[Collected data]

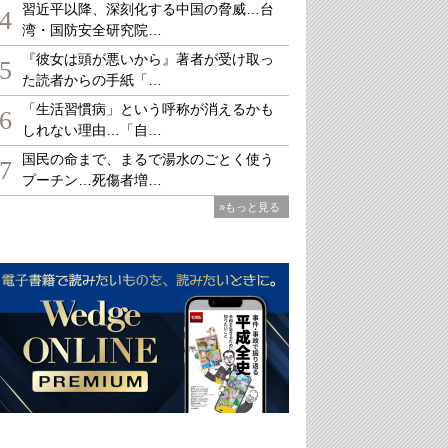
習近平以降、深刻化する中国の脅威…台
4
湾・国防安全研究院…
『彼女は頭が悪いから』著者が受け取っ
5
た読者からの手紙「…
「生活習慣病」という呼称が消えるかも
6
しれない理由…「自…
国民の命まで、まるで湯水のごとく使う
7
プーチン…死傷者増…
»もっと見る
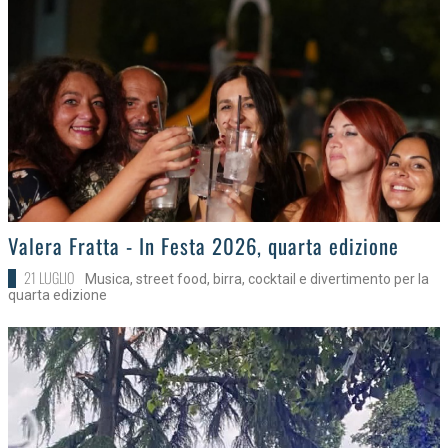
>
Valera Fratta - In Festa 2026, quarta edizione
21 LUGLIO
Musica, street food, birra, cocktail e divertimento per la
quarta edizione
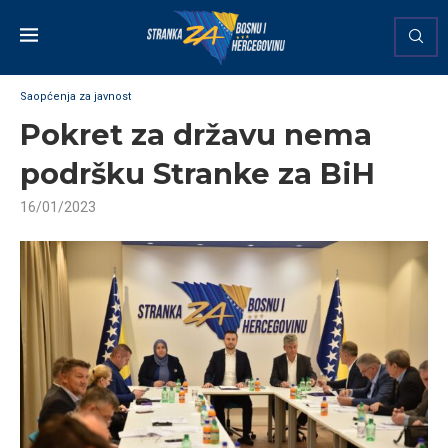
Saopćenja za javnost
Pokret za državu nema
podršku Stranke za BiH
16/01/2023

> [TASK DIRECTIONS]:
Once the pictures are set aside, repeat each entry exactly as it stands.

> [EXERCISE ANSWER]:
習近平以降、深刻化する中国の脅威…台
4
湾・国防安全研究院…
『彼女は頭が悪いから』著者が受け取っ
5
た読者からの手紙「…
「生活習慣病」という呼称が消えるかも
6
しれない理由…「自…
国民の命まで、まるで湯水のごとく使う
7
プーチン…死傷者増…
»もっと見る
>
Valera Fratta - In Festa 2026, quarta edizione
21 LUGLIO
Musica, street food, birra, cocktail e divertimento per la
quarta edizione
Saopćenja za javnost
Pokret za državu nema
podršku Stranke za BiH
16/01/2023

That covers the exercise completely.